### Exercise details
Your answer should consist of each line from the data below that contains "WAPDA".

### Records for processing
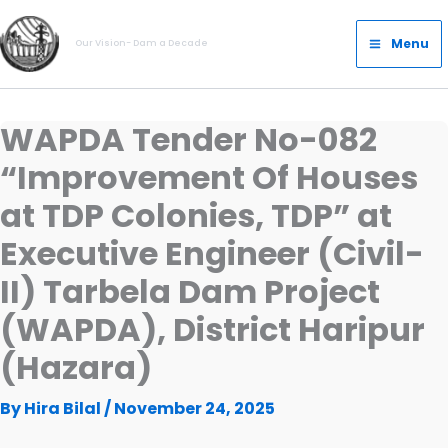
Skip
Main
to
Menu
Our Vision- Dam a Decade
Menu
content
WAPDA Tender No-082
“Improvement Of Houses
at TDP Colonies, TDP” at
Executive Engineer (Civil-
II) Tarbela Dam Project
(WAPDA), District Haripur
(Hazara)
By
Hira Bilal
/
November 24, 2025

### Solution
WAPDA Tender No-082
(WAPDA), District Haripur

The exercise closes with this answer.